An open API service indexing awesome lists of open source software.

https://github.com/timkam/wasp-cloud-course

Matrix Computation with Apache Spark in the Cloud
https://github.com/timkam/wasp-cloud-course

Last synced: 22 days ago
JSON representation

Matrix Computation with Apache Spark in the Cloud

Awesome Lists containing this project

README

          

# Matrix Computation with Apache Spark in the Cloud

*Christopher Blöcker, Timotheus Kampik, Tobias Sundqvist*

This repository ([https://github.com/TimKam/wasp-cloud-course](https://github.com/TimKam/wasp-cloud-course)) contains documentation and example code for running matrix computations with Apache Spark in the cloud.
The content was produced as part of the WASP Software Engineering and Cloud Computing Course 2019.

## Problem
The problem to solve is scaling *matrix computations* with Apache Spark. Instead of just running them on a local machine, the computations are to be executed across several cloud instances to speed up execution time. To demonstrate the performance advantage of the cloud-based solution, any of the matrices that are available at [https://sparse.tamu.edu/](https://sparse.tamu.edu/) and any of Spark's [linear algebra methods](https://spark.apache.org/docs/2.2.0/api/python/pyspark.ml.html#module-pyspark.ml.linalg) can be picked. However, the choice of data set and methods should allow for a fruitful analysis.

## Choice of Methods
To assess the performance of an Apache Spark cluster with different numbers of worker nodes for a linear algebra use case, we chose the following methods:

1. **Singular value decomposition** (SVD): [pyspark.mllib.html#pyspark.mllib.linalg.distributed.RowMatrix.computeSVD](https://spark.apache.org/docs/latest/api/python/pyspark.mllib.html#pyspark.mllib.linalg.distributed.RowMatrix.computeSVD);

2. **Multiply**: [pyspark.mllib.linalg.distributed.RowMatrix.multiply](https://spark.apache.org/docs/latest/api/python/pyspark.mllib.html#pyspark.mllib.linalg.distributed.RowMatrix.multiply)
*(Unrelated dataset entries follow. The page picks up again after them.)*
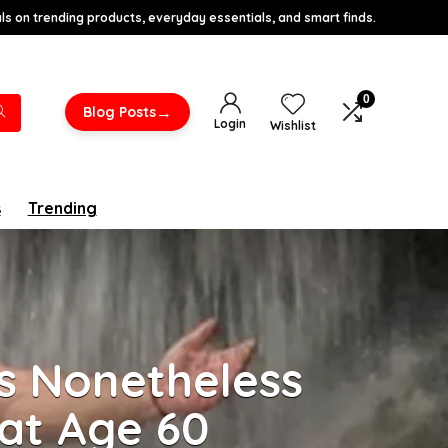
s on trending products, everyday essentials, and smart finds.
0
→
Blog Posts
Login
Wishlist
s
Trending
s Nonetheless
at Age 60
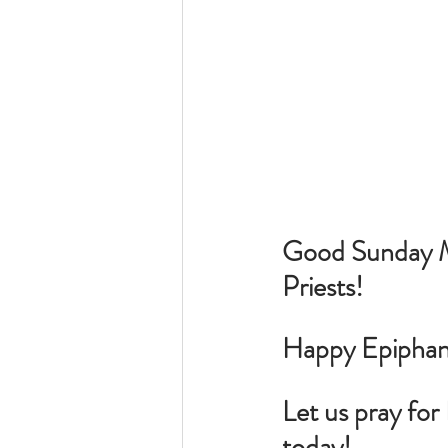
Good Sunday Mo
Priests!
Happy Epiphany
Let us pray for 
today!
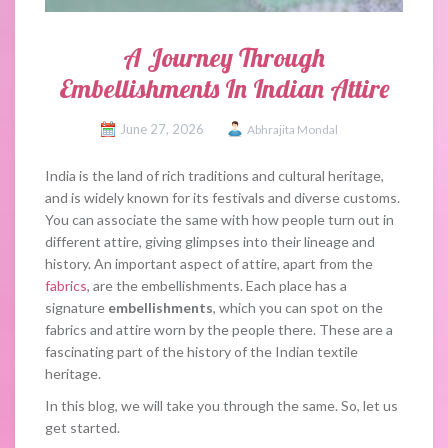
A Journey Through
Embellishments In Indian Attire
June 27, 2026
Abhrajita Mondal
India is the land of rich traditions and cultural heritage,
and is widely known for its festivals and diverse customs.
You can associate the same with how people turn out in
different attire, giving glimpses into their lineage and
history. An important aspect of attire, apart from the
fabrics
, are the embellishments. Each place has a
signature
embellishments
, which you can spot on the
fabrics and attire worn by the people there. These are a
fascinating part of the history of the Indian textile
heritage.
In this blog, we will take you through the same. So, let us
get started.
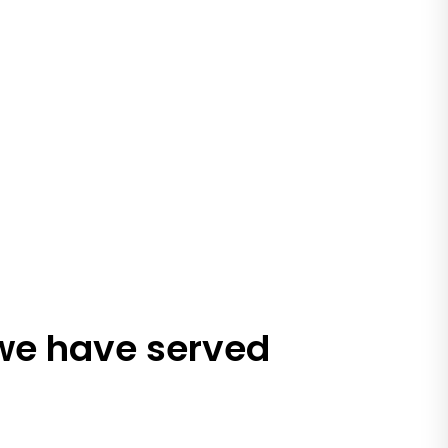
 we have served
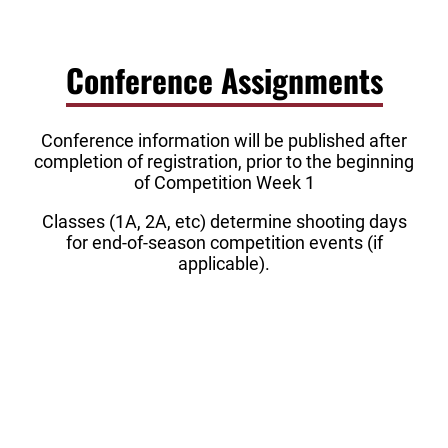
Conference Assignments
Conference information will be published after
completion of registration, prior to the beginning
of Competition Week 1
Classes (1A, 2A, etc) determine shooting days
for end-of-season competition events (if
applicable).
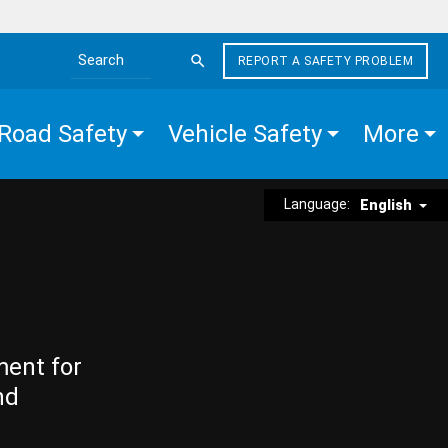
REPORT A SAFETY PROBLEM
Search the site
Road Safety
Vehicle Safety
More
Language:
English
ment for
nd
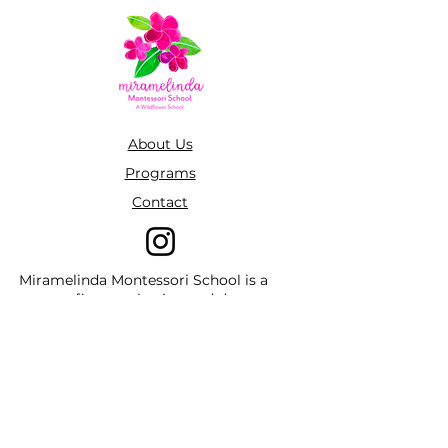
About Us
Programs
Contact
Miramelinda Montessori School is a
non-profit organization and does not
discriminate by race, color, national or
ethnic origin, creed, religion, sex,
disability, age, marital status, sexual
orientation, or status with regard to
public assistance. Furthermore,
Miramelinda Montessori School admits
students of any race, color, national and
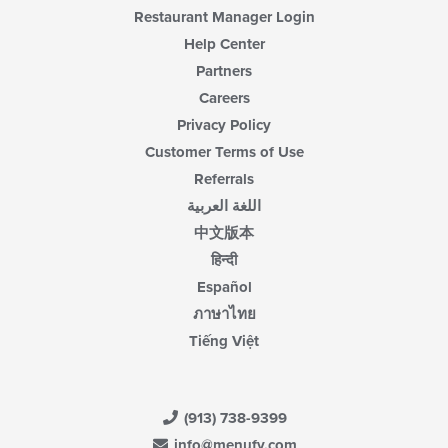
Restaurant Manager Login
Help Center
Partners
Careers
Privacy Policy
Customer Terms of Use
Referrals
اللغة العربية
中文版本
हिन्दी
Español
ภาษาไทย
Tiếng Việt
(913) 738-9399
info@menufy.com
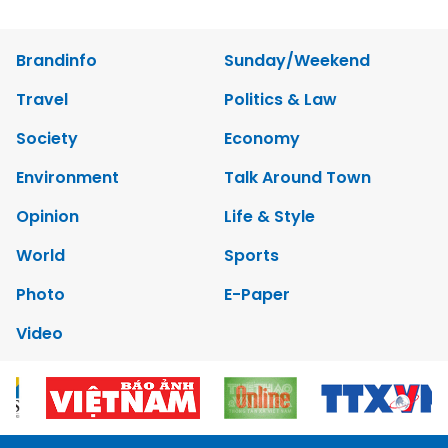
Brandinfo
Sunday/Weekend
Travel
Politics & Law
Society
Economy
Environment
Talk Around Town
Opinion
Life & Style
World
Sports
Photo
E-Paper
Video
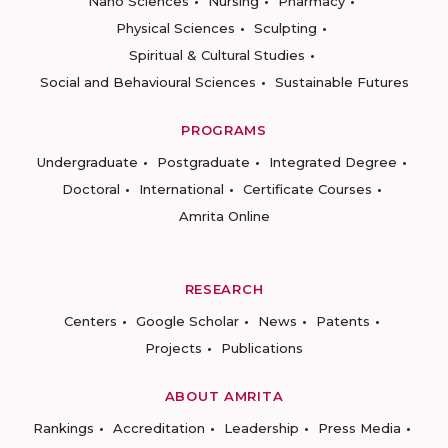
Nano Sciences
Nursing
Pharmacy
Physical Sciences
Sculpting
Spiritual & Cultural Studies
Social and Behavioural Sciences
Sustainable Futures
PROGRAMS
Undergraduate
Postgraduate
Integrated Degree
Doctoral
International
Certificate Courses
Amrita Online
RESEARCH
Centers
Google Scholar
News
Patents
Projects
Publications
ABOUT AMRITA
Rankings
Accreditation
Leadership
Press Media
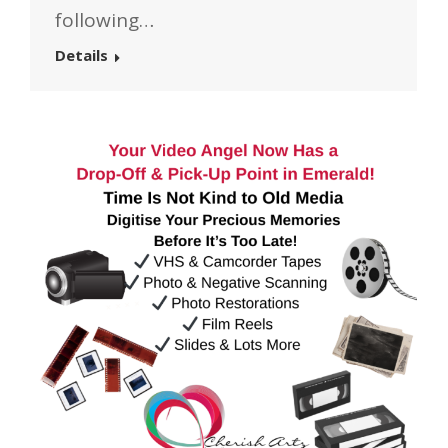
following…
Details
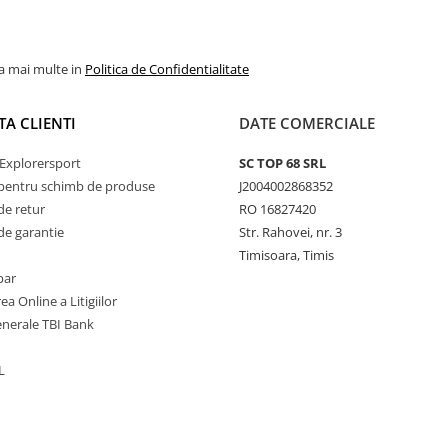
la mai multe in
Politica de Confidentialitate
TA CLIENTI
DATE COMERCIALE
Explorersport
SC TOP 68 SRL
pentru schimb de produse
J2004002868352
de retur
RO 16827420
de garantie
Str. Rahovei, nr. 3
Timisoara, Timis
par
ea Online a Litigiilor
enerale TBI Bank
L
We picked the two methods, because we expect them to be commonly used in real-life scenarios.

## Choice of Data Sets
We selected two approximately medium-sized data sets by sorting the available data sets at [https://sparse.tamu.edu/](https://sparse.tamu.edu/) by number of non-zero entries.
The exact data sets we selected are:

* [https://sparse.tamu.edu/PARSEC/Si87H76](https://sparse.tamu.edu/PARSEC/Si87H76);

* [https://sparse.tamu.edu/DIMACS10/delaunay_n18](https://sparse.tamu.edu/DIMACS10/delaunay_n18).

## Setup and Execution
The Docker setup is based on the [elyra/spark-py](https://hub.docker.com/r/elyra/spark-py) image and executes the analysis code you find at [https://github.com/TimKam/wasp-cloud-course/blob/master/analysis.py](https://github.com/TimKam/wasp-cloud-course/blob/master/analysis.py).
## Resources
We created a pool with 4 core nodes and gave the spark executors 8 GB memory.

## Analysis

We ran both operations on the aforementioned data sets on 1, 2, 3, and 4 (and 5 for data set 2) workers in Google Cloud.
Below are our results, averaged over 10 runs each, for the data set at [https://sparse.tamu.edu/PARSEC/Si87H76](https://sparse.tamu.edu/PARSEC/Si87H76):

| | 1 Worker | 2 Workers | 3 Workers | 4 Workers |
| ------------ | --------------------- | --------------------- | --------------------- | --------------------- |
| **Multiply** | 0.7329313039779664 s | 0.5070641040802002 s | 0.8104101181030273 s | 1.015389585494995 s |
| **SVD** | 8.090139007568359 s | 5.993102312088013 s | 6.0258043050765995 s | 6.112043023109436 s |

![Multiply](multiply.png)

![SVD](svd.png)

With the data set at [https://sparse.tamu.edu/DIMACS10/delaunay_n18](https://sparse.tamu.edu/DIMACS10/delaunay_n18), we got the following results:

| | 1 Worker | 2 Workers | 3 Workers | 4 Workers | 5 Workers |
| ------------ | --------------------- | --------------------- | --------------------- | --------------------- | --------------------- |
| **Multiply** | 2.4694278955459597 s | 1.6311752080917359 s | 2.05913450717926 s | 1.8936052083969117 s | 1.8766150951385498 s |
| **SVD** | 67.83026208877564 s | 40.50567228794098 s | 39.880996799468996 s | 41.2277055978775 s | 40.89326241016388 s |

![Multiply](multiply_2.png)

![SVD](svd_2.png)

As can be seen, both operations are fastest with 2 workers and loose speed with more workers, with the exception of data set 2, for which we receive a minor speed improvement (possibly within the margin of error) for 3 workers.
We tried a third method (principal component analysis [pyspark.mllib.linalg.distributed.RowMatrix.computePrincipalComponents](https://spark.apache.org/docs/latest/api/python/pyspark.mllib.html#pyspark.mllib.linalg.distributed.RowMatrix.computePrincipalComponents)) that would require too much memory when executed on the selected data set. We assume in most cases, memory is the bottleneck (Von Neumann bottleneck).